## Assigned task
State how many lines in the listing below include the word "vous", and add nothing besides the number.

BEGIN Working data

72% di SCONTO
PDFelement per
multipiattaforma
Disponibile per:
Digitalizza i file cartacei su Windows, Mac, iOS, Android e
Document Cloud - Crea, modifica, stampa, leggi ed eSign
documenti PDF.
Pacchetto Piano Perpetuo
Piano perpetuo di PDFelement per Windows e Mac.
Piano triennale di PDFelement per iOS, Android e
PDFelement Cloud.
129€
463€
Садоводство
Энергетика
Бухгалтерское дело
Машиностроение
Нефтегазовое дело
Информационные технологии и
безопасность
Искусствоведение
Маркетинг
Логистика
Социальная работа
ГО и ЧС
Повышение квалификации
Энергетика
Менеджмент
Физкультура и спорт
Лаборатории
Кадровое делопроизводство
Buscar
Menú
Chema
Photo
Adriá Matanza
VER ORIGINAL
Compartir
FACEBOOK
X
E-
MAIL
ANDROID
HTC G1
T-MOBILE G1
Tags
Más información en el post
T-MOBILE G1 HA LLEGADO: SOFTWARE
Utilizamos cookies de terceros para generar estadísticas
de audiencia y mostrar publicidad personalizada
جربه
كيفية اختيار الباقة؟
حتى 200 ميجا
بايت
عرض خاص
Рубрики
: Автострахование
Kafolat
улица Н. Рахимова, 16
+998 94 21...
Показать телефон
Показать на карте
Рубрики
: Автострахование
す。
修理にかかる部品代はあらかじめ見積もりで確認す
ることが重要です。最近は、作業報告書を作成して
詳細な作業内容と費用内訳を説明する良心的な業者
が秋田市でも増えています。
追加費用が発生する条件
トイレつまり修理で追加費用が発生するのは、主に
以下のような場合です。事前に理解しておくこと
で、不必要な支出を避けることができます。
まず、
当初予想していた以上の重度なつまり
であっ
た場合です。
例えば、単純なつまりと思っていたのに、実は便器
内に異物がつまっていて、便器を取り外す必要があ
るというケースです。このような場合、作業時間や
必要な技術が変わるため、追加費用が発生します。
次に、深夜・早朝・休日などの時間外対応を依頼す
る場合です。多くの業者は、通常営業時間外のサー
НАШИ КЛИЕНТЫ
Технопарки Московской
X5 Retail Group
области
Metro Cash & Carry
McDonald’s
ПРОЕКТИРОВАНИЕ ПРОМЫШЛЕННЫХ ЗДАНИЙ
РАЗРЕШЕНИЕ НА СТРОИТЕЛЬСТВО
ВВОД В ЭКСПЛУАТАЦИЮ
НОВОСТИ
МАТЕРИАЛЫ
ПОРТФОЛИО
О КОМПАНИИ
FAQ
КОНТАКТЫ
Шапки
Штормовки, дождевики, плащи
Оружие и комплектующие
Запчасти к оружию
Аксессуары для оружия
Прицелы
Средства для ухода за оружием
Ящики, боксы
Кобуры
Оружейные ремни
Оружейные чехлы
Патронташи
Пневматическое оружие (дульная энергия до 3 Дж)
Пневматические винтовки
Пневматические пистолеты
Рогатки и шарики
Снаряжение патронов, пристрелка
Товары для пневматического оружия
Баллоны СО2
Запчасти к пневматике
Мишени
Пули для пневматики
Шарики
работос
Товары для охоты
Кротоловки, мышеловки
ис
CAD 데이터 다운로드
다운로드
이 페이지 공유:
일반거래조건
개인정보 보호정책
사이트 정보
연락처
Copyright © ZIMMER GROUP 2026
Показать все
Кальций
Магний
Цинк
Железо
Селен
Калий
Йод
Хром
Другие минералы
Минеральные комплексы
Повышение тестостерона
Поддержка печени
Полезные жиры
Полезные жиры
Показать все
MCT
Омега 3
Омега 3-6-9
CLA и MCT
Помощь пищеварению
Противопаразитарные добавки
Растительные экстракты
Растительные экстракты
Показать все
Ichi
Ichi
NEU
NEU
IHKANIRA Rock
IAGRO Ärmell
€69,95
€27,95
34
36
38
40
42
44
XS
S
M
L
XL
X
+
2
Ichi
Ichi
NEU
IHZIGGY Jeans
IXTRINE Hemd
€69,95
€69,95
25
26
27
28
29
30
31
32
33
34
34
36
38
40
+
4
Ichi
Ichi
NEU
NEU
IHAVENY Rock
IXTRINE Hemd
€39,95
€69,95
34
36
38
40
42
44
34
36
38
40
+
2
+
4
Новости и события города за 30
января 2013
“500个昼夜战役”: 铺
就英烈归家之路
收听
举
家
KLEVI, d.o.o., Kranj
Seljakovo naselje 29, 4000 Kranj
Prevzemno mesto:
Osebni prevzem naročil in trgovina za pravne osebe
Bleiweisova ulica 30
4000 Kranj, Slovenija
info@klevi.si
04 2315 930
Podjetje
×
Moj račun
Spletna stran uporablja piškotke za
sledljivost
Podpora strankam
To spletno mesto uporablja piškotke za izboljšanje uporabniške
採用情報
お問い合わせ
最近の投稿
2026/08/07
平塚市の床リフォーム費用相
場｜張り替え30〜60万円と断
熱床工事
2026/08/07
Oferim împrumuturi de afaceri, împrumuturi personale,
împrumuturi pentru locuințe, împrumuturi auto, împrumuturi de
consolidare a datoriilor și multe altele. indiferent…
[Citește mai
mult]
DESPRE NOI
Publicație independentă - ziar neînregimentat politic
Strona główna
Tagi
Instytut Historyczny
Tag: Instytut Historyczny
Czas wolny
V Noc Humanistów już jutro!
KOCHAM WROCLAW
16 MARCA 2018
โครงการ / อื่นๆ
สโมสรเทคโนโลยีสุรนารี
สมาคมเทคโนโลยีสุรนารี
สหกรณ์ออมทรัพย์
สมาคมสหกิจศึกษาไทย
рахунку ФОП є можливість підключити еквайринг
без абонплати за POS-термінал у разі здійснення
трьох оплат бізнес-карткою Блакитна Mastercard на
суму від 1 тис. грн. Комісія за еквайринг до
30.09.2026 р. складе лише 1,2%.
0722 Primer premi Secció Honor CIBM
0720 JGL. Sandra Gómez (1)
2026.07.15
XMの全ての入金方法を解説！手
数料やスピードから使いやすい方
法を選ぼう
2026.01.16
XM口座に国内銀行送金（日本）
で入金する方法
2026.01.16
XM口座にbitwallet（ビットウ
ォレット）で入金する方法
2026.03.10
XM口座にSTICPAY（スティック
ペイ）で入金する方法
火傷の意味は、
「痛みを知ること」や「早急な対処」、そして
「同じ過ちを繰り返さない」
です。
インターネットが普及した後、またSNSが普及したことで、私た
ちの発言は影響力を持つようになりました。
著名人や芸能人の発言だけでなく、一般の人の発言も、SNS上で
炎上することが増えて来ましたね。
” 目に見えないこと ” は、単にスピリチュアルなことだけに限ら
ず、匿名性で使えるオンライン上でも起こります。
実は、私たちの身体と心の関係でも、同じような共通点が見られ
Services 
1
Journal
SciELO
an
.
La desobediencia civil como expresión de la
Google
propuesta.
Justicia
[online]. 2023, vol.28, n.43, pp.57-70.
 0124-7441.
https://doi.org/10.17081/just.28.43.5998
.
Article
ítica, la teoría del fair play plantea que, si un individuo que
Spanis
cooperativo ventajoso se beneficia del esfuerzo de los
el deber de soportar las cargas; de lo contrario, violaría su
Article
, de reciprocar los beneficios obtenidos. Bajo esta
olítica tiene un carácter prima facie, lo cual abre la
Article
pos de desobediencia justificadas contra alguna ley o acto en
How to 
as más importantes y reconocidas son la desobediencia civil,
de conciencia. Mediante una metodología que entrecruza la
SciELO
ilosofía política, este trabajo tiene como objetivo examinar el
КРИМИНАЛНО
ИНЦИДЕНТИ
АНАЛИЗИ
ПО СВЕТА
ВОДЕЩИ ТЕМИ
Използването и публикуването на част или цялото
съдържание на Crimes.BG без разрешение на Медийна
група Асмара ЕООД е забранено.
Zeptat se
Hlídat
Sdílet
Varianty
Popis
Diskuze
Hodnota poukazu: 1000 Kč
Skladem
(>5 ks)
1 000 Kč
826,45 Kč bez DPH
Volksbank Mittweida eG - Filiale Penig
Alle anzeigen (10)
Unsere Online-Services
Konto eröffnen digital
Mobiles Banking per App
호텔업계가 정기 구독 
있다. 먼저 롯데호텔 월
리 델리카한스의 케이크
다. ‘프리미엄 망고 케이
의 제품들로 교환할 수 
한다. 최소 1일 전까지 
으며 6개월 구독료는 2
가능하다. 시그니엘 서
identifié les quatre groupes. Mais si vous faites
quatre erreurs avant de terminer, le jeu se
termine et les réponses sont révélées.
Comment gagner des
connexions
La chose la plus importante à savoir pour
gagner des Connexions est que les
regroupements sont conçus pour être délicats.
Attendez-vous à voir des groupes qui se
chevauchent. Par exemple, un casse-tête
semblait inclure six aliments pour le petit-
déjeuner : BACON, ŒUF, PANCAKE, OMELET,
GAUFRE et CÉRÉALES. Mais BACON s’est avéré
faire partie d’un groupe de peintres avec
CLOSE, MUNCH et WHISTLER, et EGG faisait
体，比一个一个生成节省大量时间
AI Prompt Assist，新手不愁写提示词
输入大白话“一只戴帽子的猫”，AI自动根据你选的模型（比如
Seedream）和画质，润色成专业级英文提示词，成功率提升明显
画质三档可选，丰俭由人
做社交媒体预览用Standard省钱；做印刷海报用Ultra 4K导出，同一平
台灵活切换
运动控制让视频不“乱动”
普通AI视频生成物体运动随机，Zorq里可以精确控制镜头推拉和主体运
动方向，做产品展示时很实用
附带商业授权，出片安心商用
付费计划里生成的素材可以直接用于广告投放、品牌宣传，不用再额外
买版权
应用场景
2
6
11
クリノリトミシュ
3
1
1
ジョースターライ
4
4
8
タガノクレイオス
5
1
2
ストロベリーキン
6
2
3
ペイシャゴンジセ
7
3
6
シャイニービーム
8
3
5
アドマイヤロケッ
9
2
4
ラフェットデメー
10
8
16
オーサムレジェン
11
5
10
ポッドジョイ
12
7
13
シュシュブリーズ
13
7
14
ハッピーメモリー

END Working data

## Response for this exercise
2